Minneapolis (AP) – Federal Court of Appeals handed over victory to Mike Lindell on Wednesday, ruling Founder of mypillow There is no need to pay a $5 million reward to the software engineers claimed by Lindell, demonstrating China's interference in the 2020 U.S. presidential election.
this The Eighth Circuit Court of Appeals ruled The arbitration team awarded $5 million to engineer Robert Zeidman in 2023 and $5 million to Las Vegas, who awarded Lindell the “challenge to prove Mike’s mistakes”.
“It's a great day for our country,” said the joyful Lindell in an interview. “It's a huge victory. It opens the door to get rid of these electronic voting machines and get paper voting that is manually counted.”
Lindell Lost in another situation in Colorado last month. The jury found Lindell accused him of treason for slandering a former employee of a voting equipment company and awarding $2.3 million in damages.
Lindell said he was attracting people, and he actually thought the verdict was a victory because Mypillow itself is not responsible.
President Donald Trump and his allies lose more than 50 court cases to try to overturn the 2020 election results, his own Attorney General at the time Say there is no sign of mass fraud.
As a “Website” Lindell, who hosted in 2021 at Sioux Falls, South Dakota, provided $5 million to people who were able to prove “package capture” and other data he released, had no valid data in the 2020 election.
Zeidman published a 15-page report that he said proved Lindell's claim to data.

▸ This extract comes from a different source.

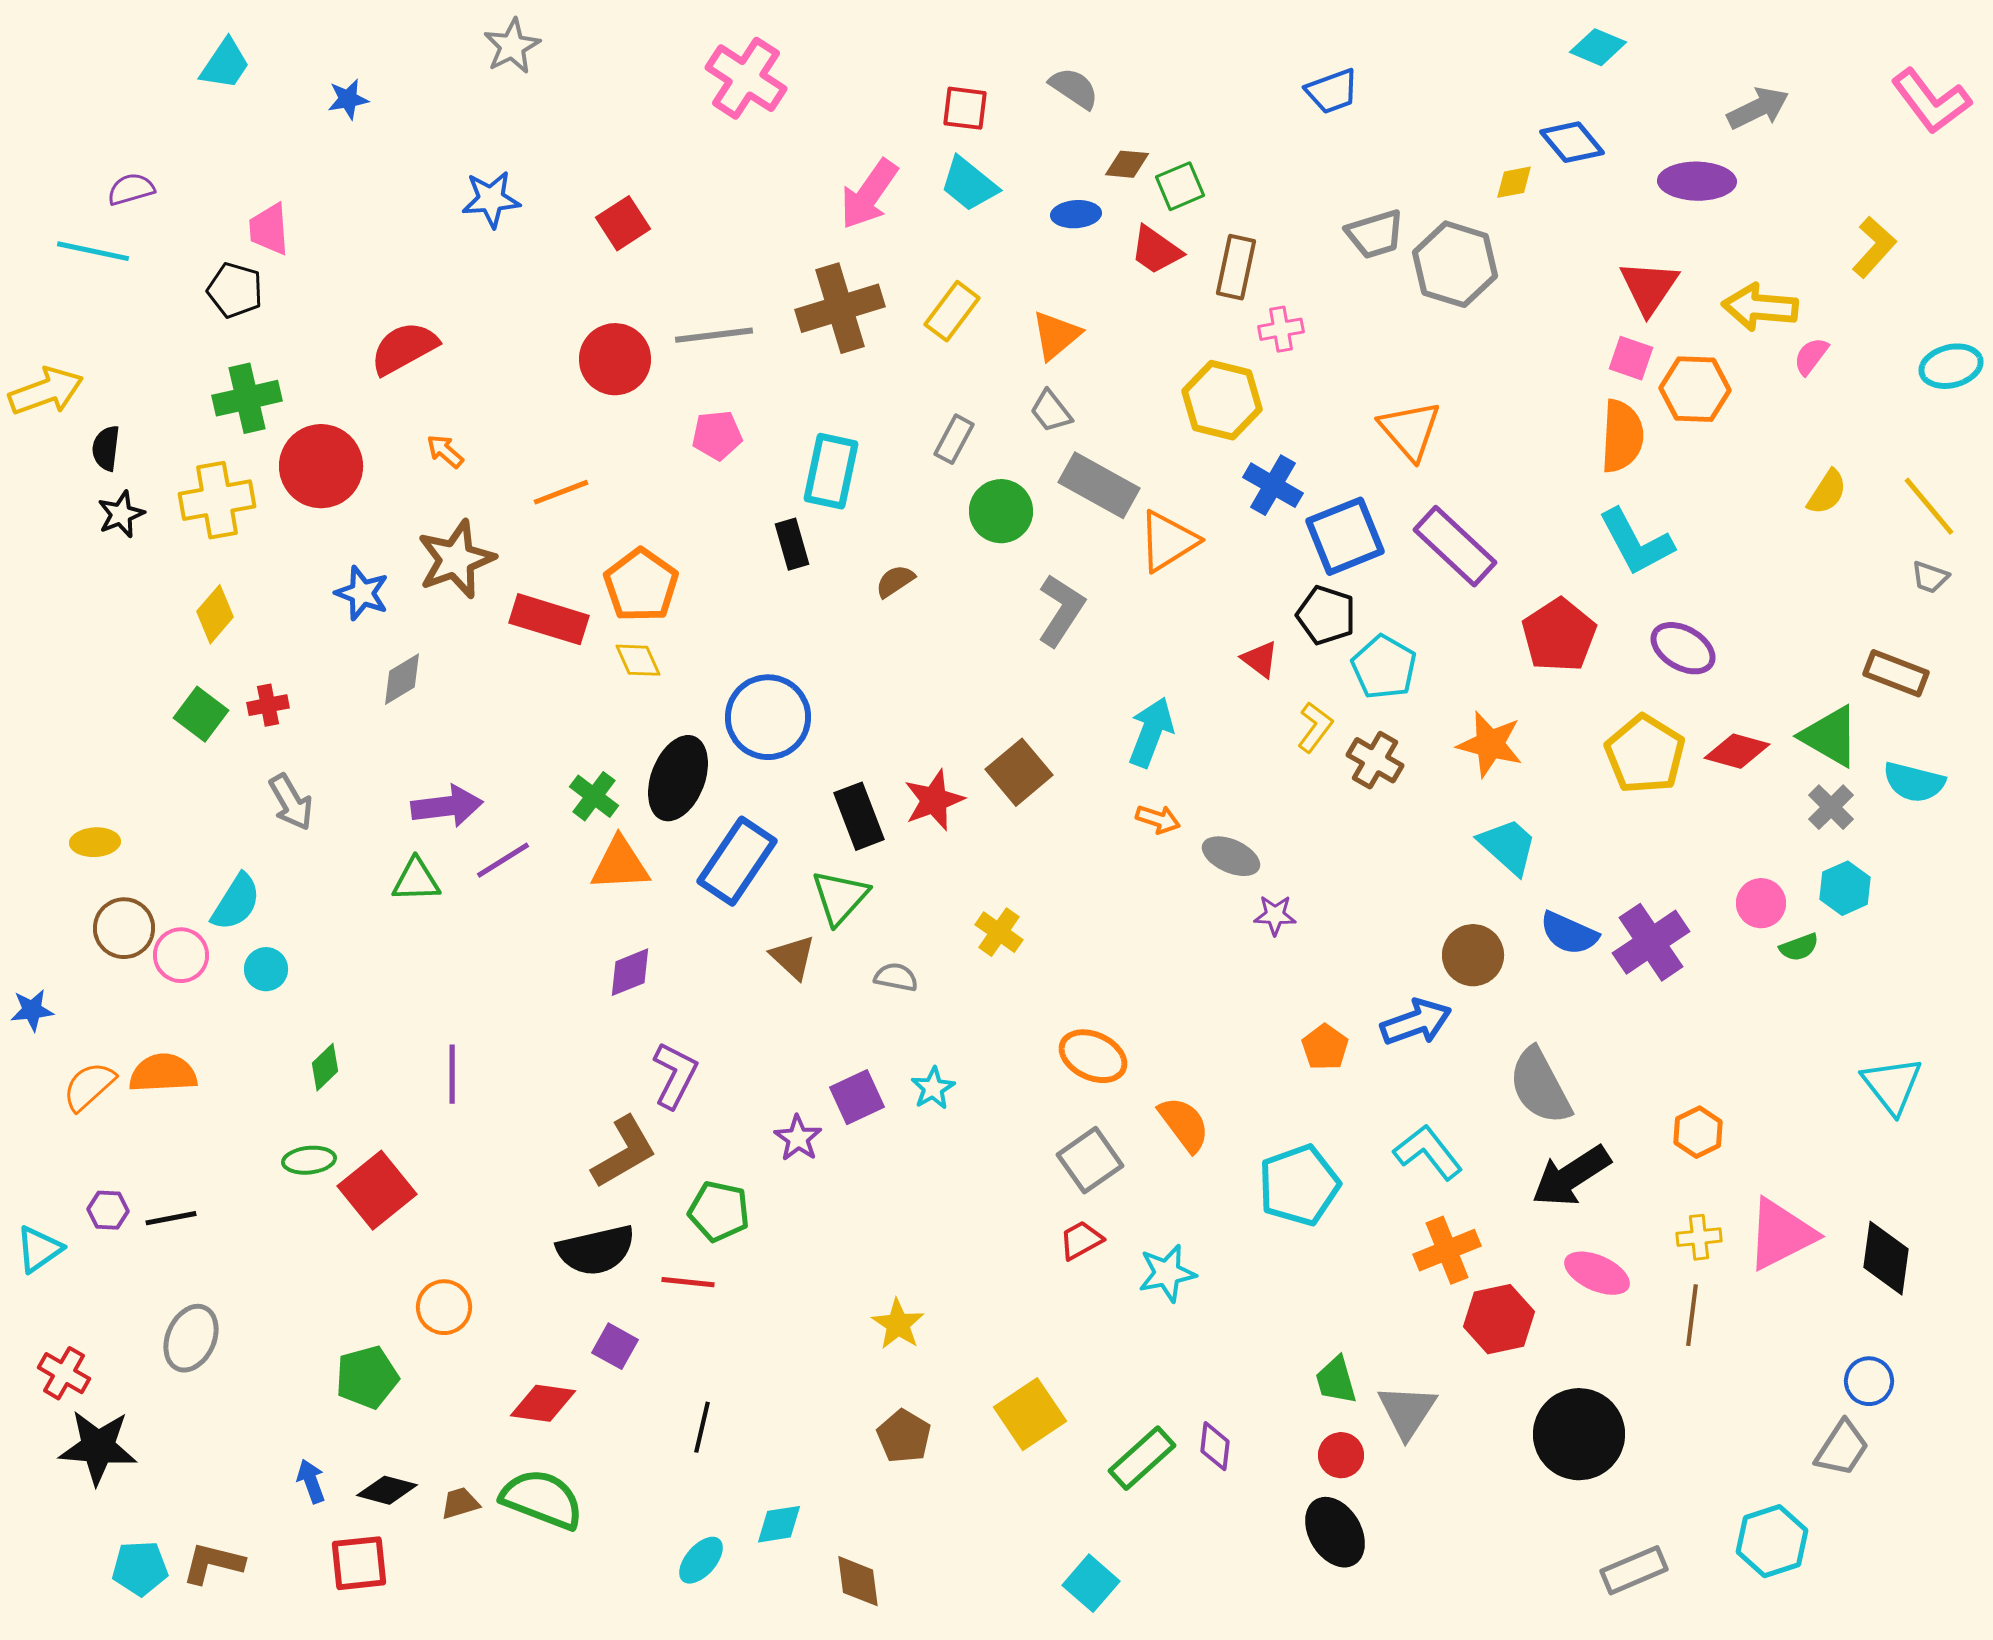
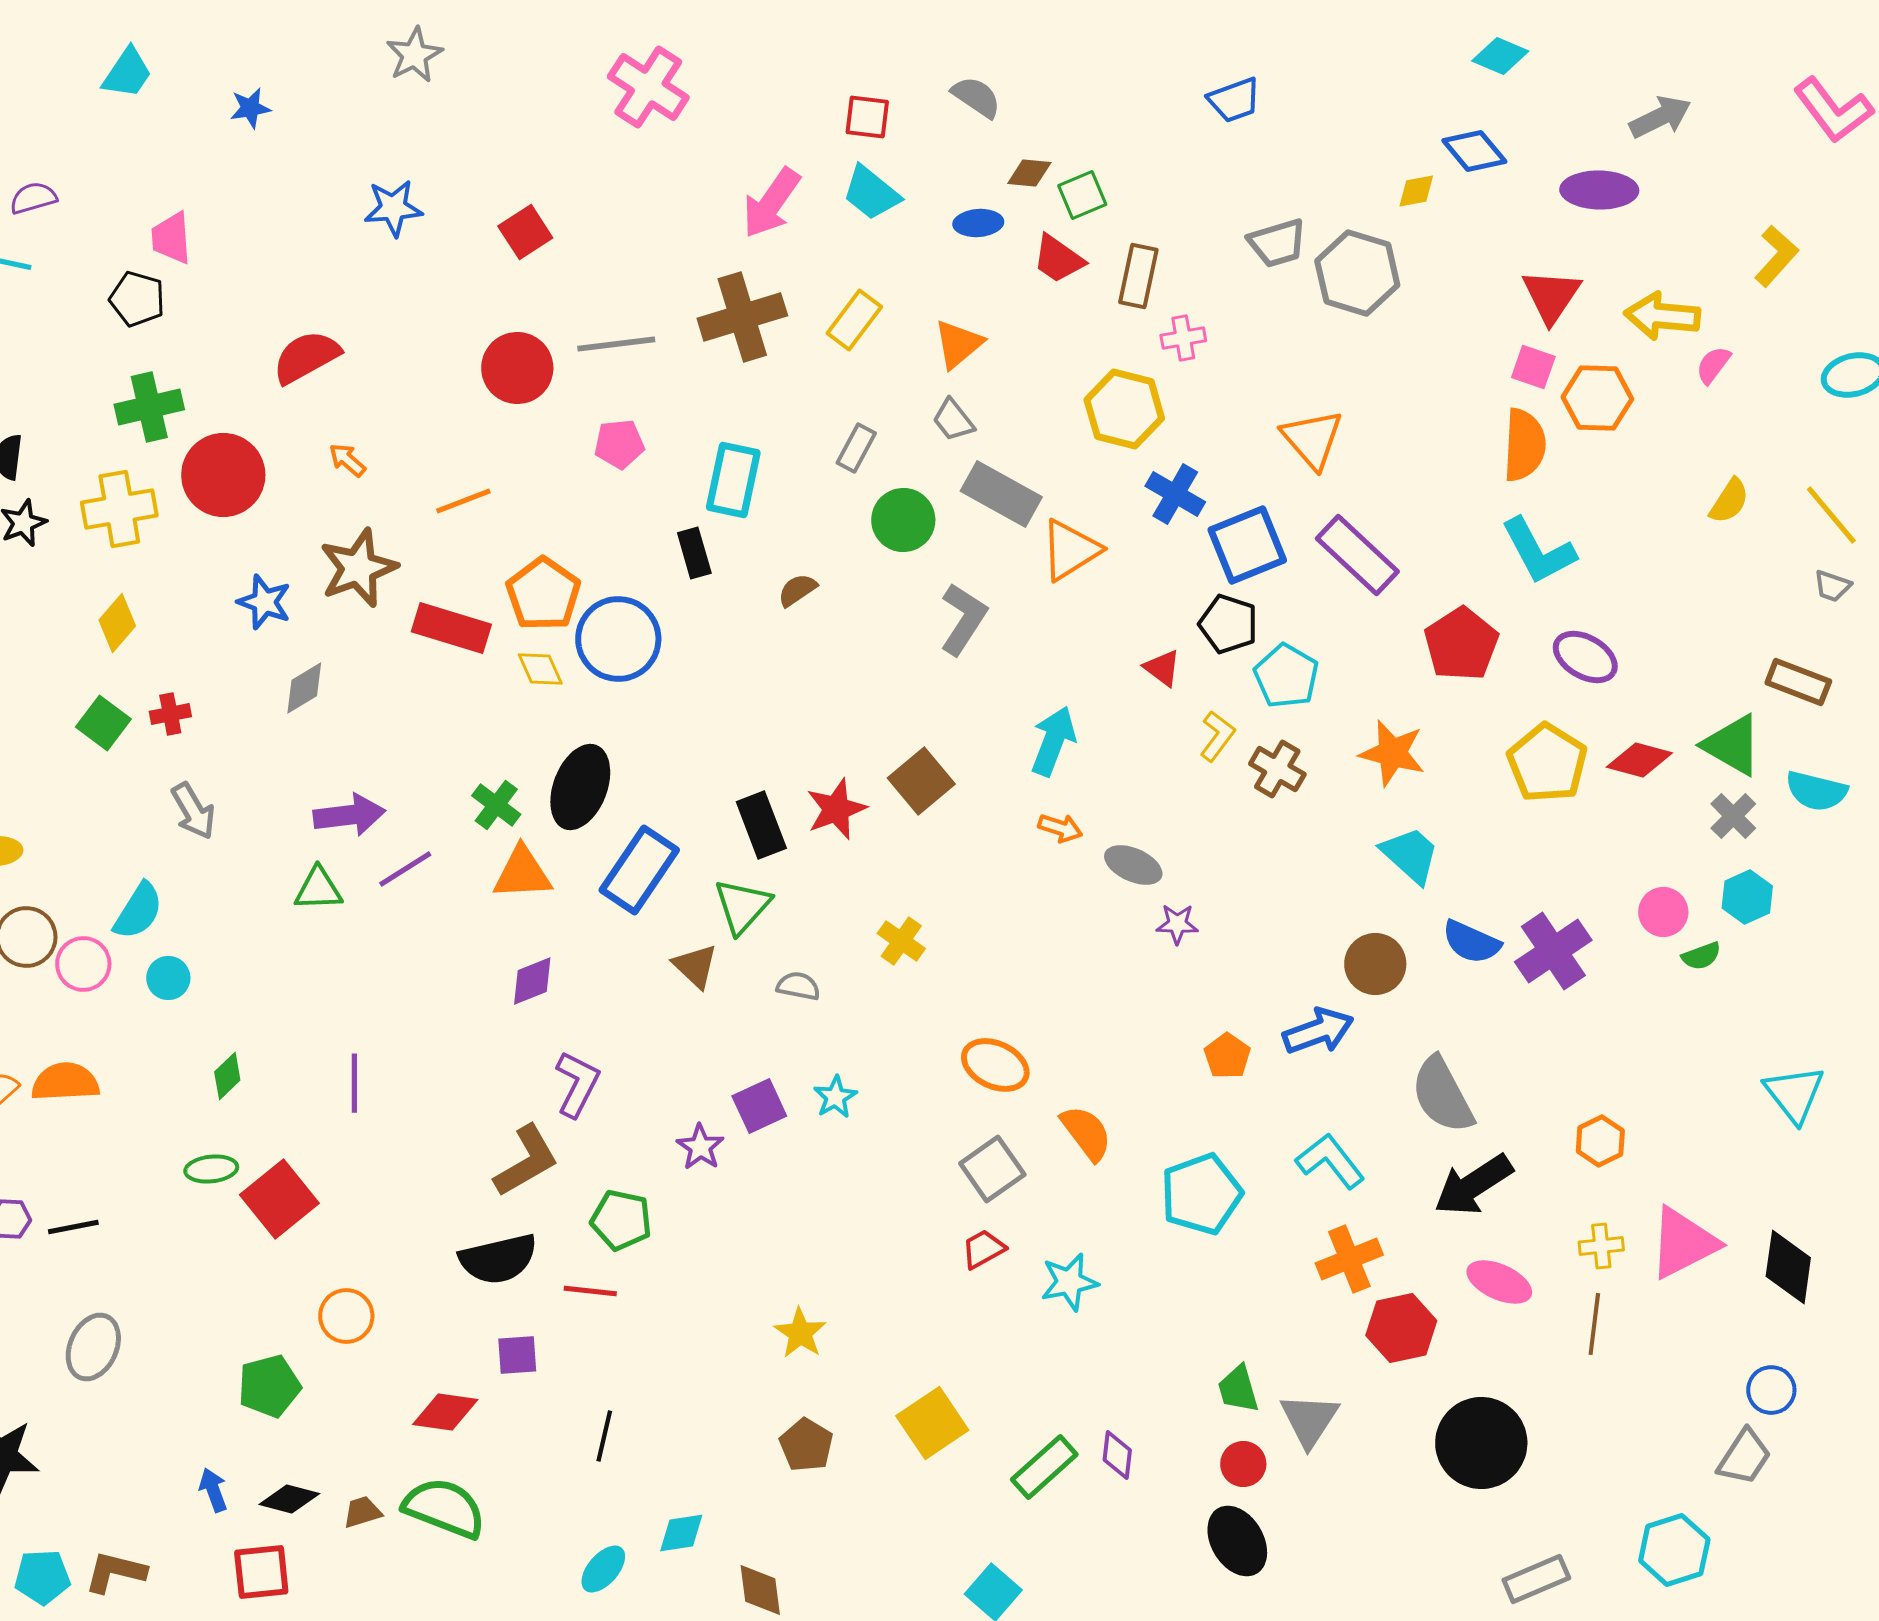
blue circle: (768, 717) -> (618, 639), moved
purple square: (615, 1346) -> (517, 1355), turned -33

The contest judge refused to declare Zeidman the winner, so he applied for arbitration under the contest rules. A group of three arbitrators, including Lindell's name, concluded that Zeidman satisfies the rules and Grant him $5 million.

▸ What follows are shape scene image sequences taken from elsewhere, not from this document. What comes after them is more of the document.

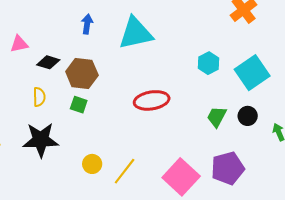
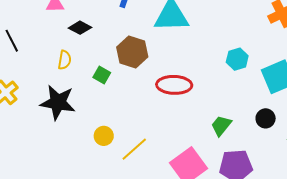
brown hexagon: (82, 73) -> (132, 52), moved
green trapezoid: (217, 117) -> (221, 126), moved

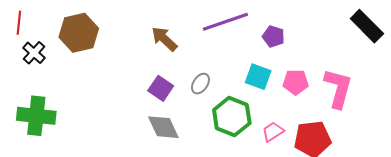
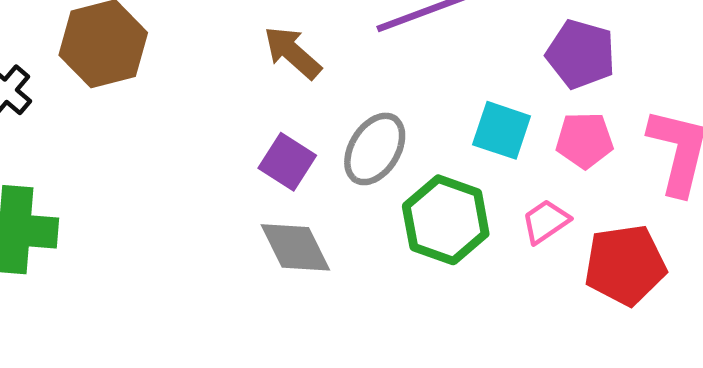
purple pentagon: (273, 36) -> (581, 54), moved, size x1.4
gray ellipse: (200, 84) -> (375, 149), size x1.5
pink trapezoid: (273, 132) -> (546, 221), moved

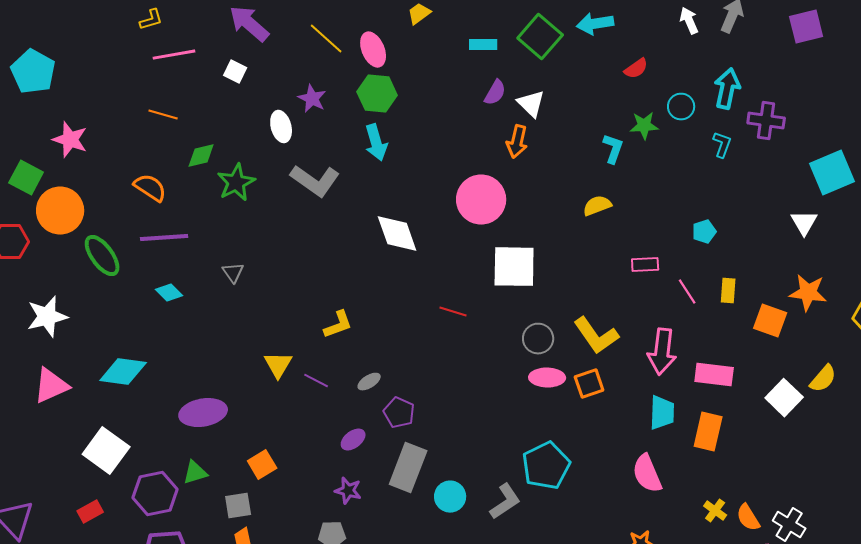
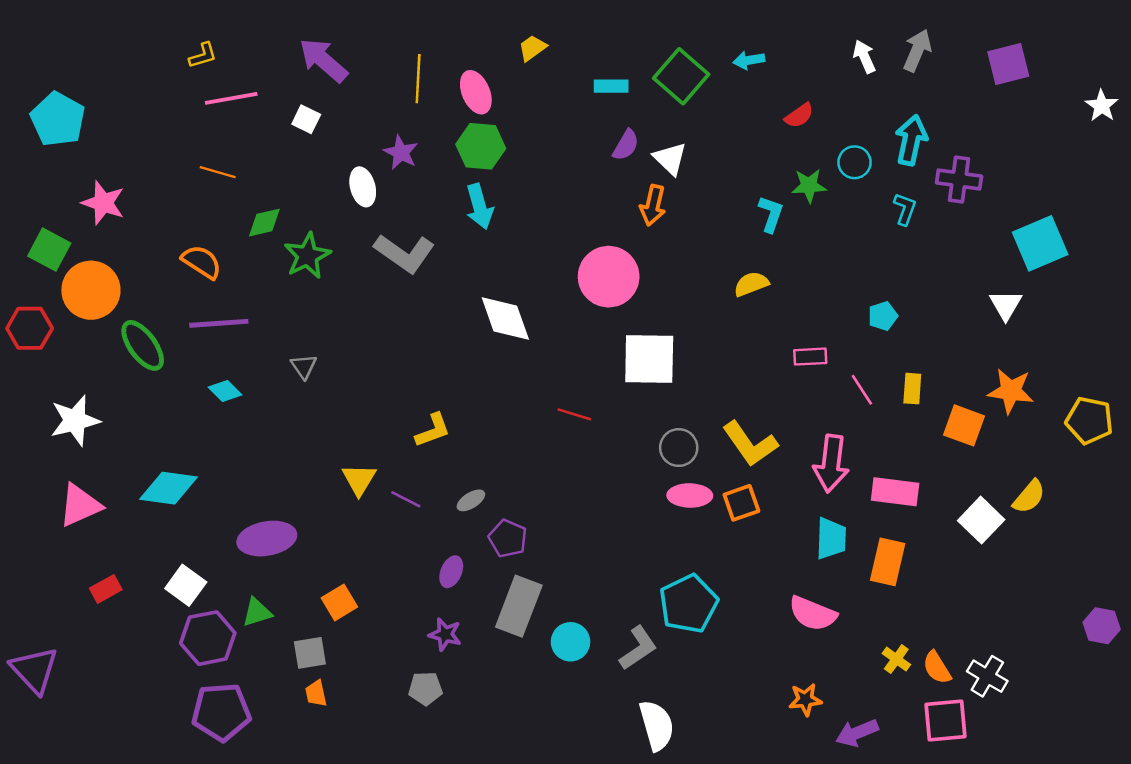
cyan arrow: (595, 24) -> (749, 60), size x0.7
yellow line: (326, 39) -> (418, 79), turned 51
purple ellipse: (353, 440) -> (451, 572), turned -30
white square: (106, 451) -> (186, 585), moved, size x0.7
pink semicircle: (647, 474) -> (813, 614), turned -45
red rectangle: (90, 512) -> (106, 589), moved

U.S. District Judge John Tunheim Confirmed the award last year. He expressed concern about how the arbitrator interprets what he called a “written contract”, but said the court had limited power to overturn the arbitration award and ordered Lindell to pay.

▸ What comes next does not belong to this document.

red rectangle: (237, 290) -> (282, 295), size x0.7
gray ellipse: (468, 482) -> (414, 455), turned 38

But the Court of Appeals ruled Wednesday that the arbitrators went beyond the contractual language of the official competition rules, deciding how they were interpreted rather than insisting on the document itself. The appeals court said that even if they might favor Lindell, the rules were clear.
“Whatever logic is in the logic of the panel reasoning, it runs contrary to Minnesota's law. …Equity, the Panel, or this court will not modify the terms of the contract agreed to,” the Court of Appeal wrote, and dispatched the case to the lower court to dismiss the $5 million reward.
Zeidman lawyer Brian Glasser urges people Read the arbitrator's decision “Judge yourself whether the decision of the Eighth Circuit today is more convincing, or louder, than the unanimous breach of the decision by the three arbitrators, who heard all the evidence, including the ones of Mr. Lindell's appointment.”